Experts have shown how insurance companies have been “quietly fleeing” the state for years. This is a crisis of the state’s own creation, with its consequences borne disproportionately by families and small businesses.

I say this as the CEO of insurance and real estate companies. I also moved my business out of California several years ago, largely because the state makes it harder to serve customers. I firmly believe that State Farm had no choice but to leave California. If it had stayed, it would have been regulated to death.

This reality is implicit in the company’s announcement. State Farm lays the blame at the foot of “increases in construction costs outpacing inflation, rapidly growing catastrophe exposure, and a challenging reinsurance market.” 

These are real problems, but any insurance company can simply price them into their policies. What can’t be priced is government control and over-regulation. That’s what’s really driving State Farm out of California.

Consider what State Farm has gone through in the past few years. In light of soaring costs, it recently tried to raise the price of fire insurance. Instead, the state forced the company to cut rates. That’s a quick way to drive companies out of business, since they can’t make enough money to cover payments to people who file claims. This is Economics 101, which apparently doesn’t get taught in California classrooms.

This example highlights the reams of red tape squeezing insurance companies from every side. The California Department of Insurance is wildly powerful, essentially deciding what policies companies sell, what price they charge, and their day-to-day operations. At that point, a company isn’t really a company. It’s an arm of the state.

The government is also responsible for the soaring costs that State Farm noted. Wildfires are so destructive because the state hasn’t given enough funding to thin out forests – the number-one thing experts say the state should do to stop fires. 

And when it comes to home prices, California makes them more expensive by mandating that new homes include things like solar panels, which cost $20,000 or more. That helps explain why California home prices are more than twice as expensive as the national average.

Is climate change a piece of the puzzle? Maybe. But California’s economic climate is ultimately what’s killing companies and leaving families in the lurch. In its zeal to crack down on insurance companies, the state is actually cracking down on the everyday people who need insurance for their homes, their cars, and their health. 

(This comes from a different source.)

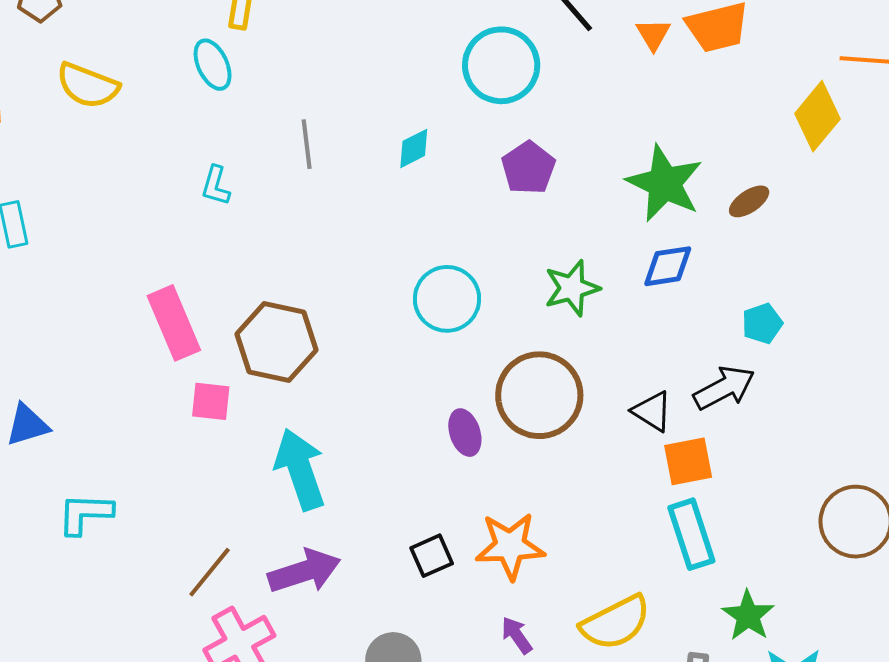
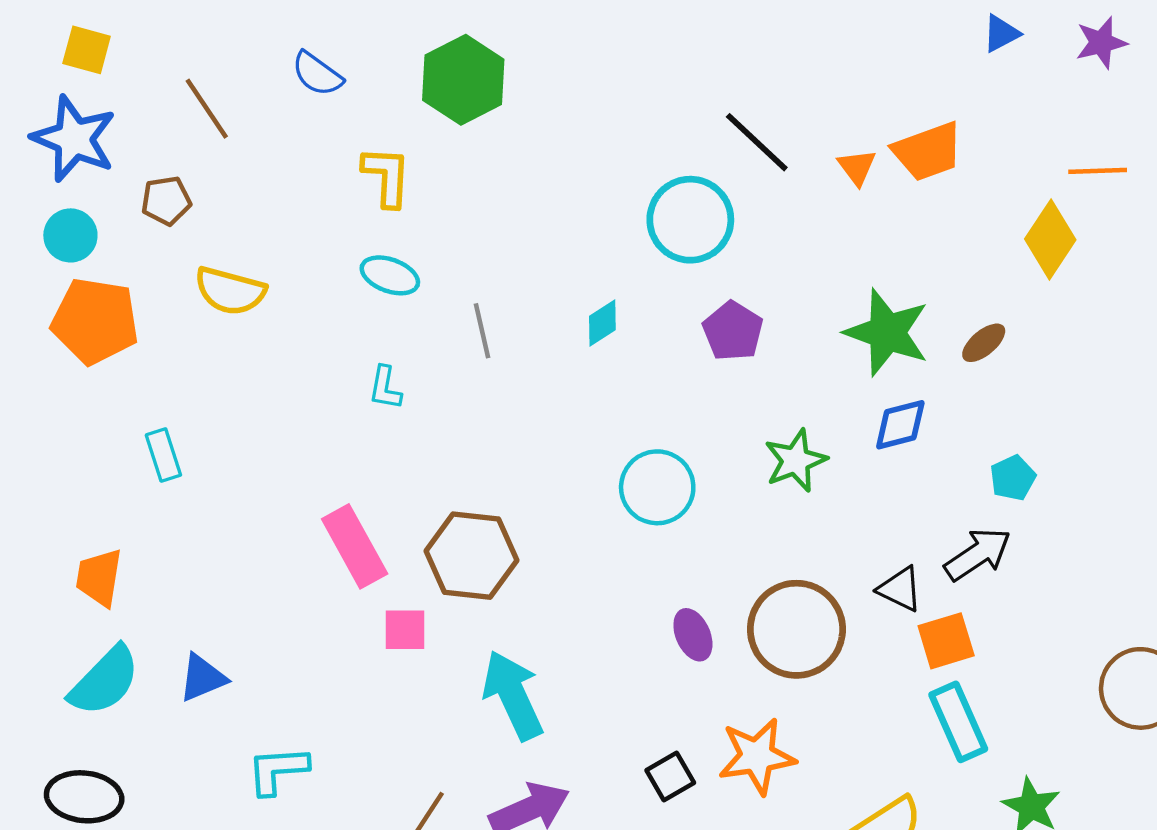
cyan ellipse: (213, 65) -> (390, 275), moved, turned -39
brown circle: (539, 395) -> (796, 629), moved

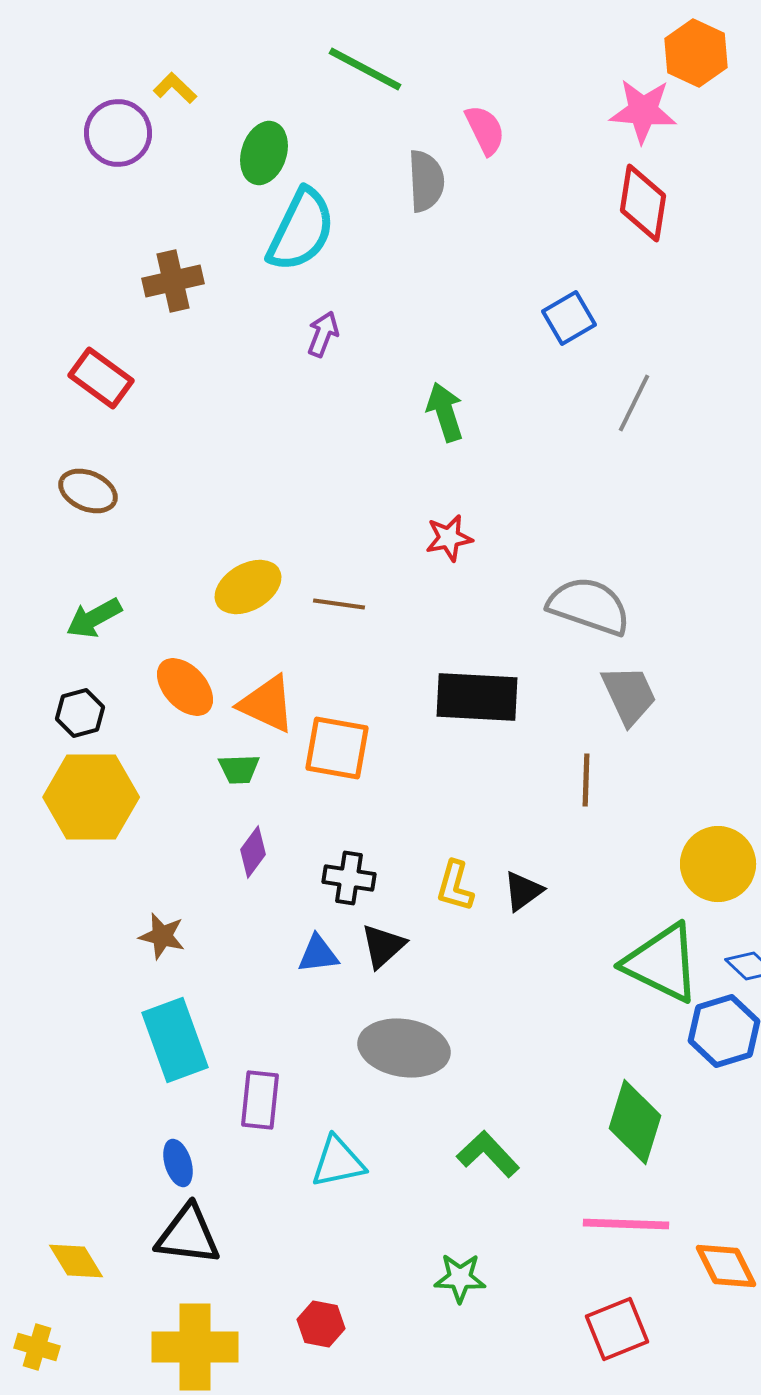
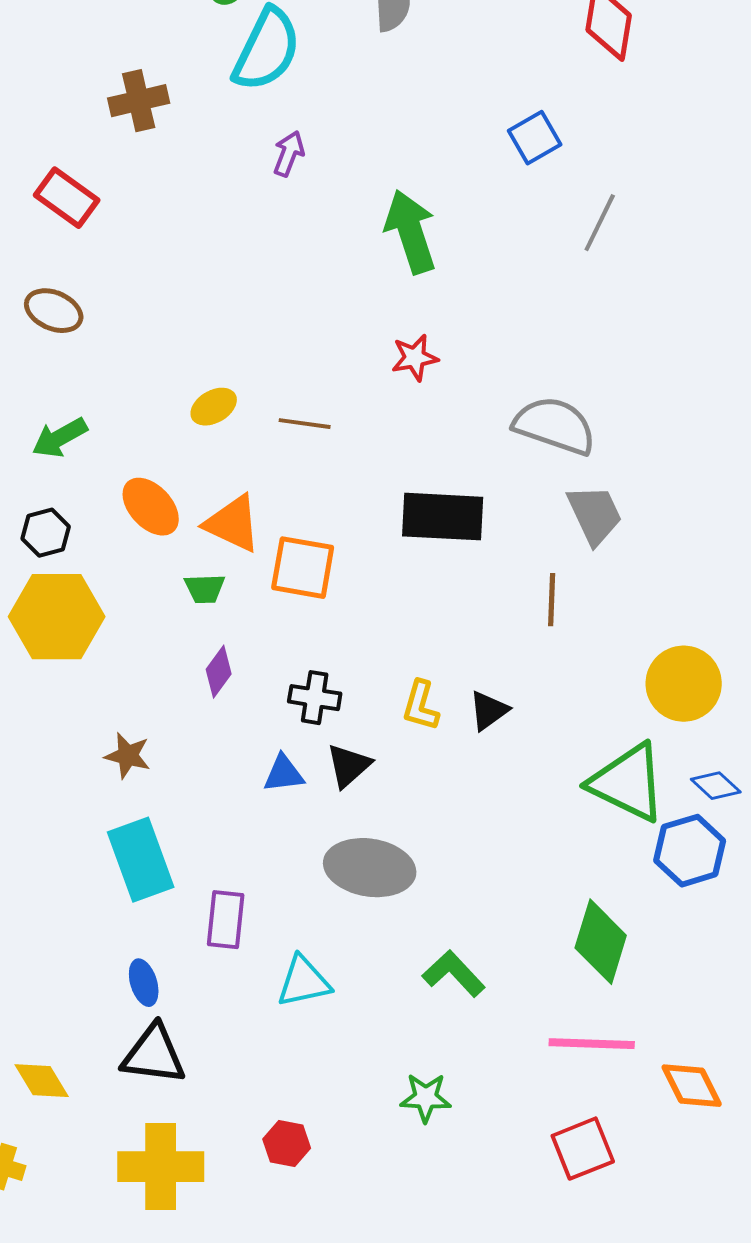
green arrow: (445, 412) -> (411, 232), size x1.4
yellow ellipse: (248, 587) -> (214, 407), size x0.7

Working families will suffer the most from this government-driven exodus, yet they’re receiving the least attention.

And the situation could get even worse. Think about what happens when insurance companies pull out of a state. There’s less competition, which means prices will rise even higher. Families and job creators are now set to pay even more for their insurance. And since California continues to control the insurance market and over-regulate companies, more and more are going to leave.

Think what that means. Not only is the state in a death spiral of higher prices, but it could soon reach a place where home insurance is impossible to find. At that point, everyone will have to turn to the state’s famously bare-bones home-insurance plan. Lawmakers will be forced to raised taxes even higher, yet just like homelessness, gas prices and everything else in California, the crisis will only get worse.

California is finding this out the hard way. But other states don’t have to, and neither does Washington, D.C. Elected officials should be doing everything in their power to keep competition high and costs low. That means taking a light touch with mandates and avoiding the heavy hand of government. As California proves, the heavier that hand gets, the more it hurts the very people it’s supposed to help.